**Your objective**:
Your answer must hold only the lines below from the line containing "Canada needs to" through the line containing "propaganda. There’s no", each reproduced exactly.
━━ Input for this task ━━
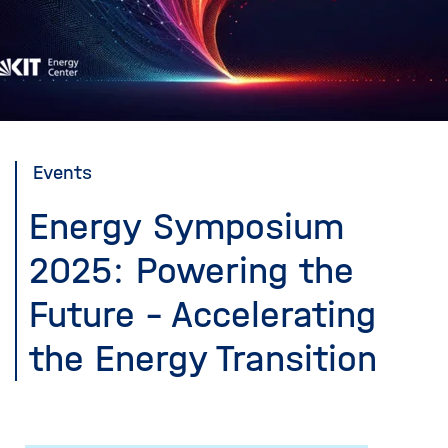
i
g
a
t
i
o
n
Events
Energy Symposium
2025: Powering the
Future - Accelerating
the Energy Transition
━━━
━━ Input for this task ━━
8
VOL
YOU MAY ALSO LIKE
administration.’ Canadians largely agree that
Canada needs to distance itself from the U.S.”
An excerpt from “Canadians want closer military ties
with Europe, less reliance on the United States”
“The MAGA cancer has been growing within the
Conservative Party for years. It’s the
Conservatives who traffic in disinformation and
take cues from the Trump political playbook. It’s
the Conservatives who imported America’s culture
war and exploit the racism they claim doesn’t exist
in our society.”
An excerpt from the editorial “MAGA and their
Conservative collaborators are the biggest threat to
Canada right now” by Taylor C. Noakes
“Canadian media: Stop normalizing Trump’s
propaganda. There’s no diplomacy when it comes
━━━
**Result below**:
Canada needs to distance itself from the U.S.”
An excerpt from “Canadians want closer military ties
with Europe, less reliance on the United States”
“The MAGA cancer has been growing within the
Conservative Party for years. It’s the
Conservatives who traffic in disinformation and
take cues from the Trump political playbook. It’s
the Conservatives who imported America’s culture
war and exploit the racism they claim doesn’t exist
in our society.”
An excerpt from the editorial “MAGA and their
Conservative collaborators are the biggest threat to
Canada right now” by Taylor C. Noakes
“Canadian media: Stop normalizing Trump’s
propaganda. There’s no diplomacy when it comes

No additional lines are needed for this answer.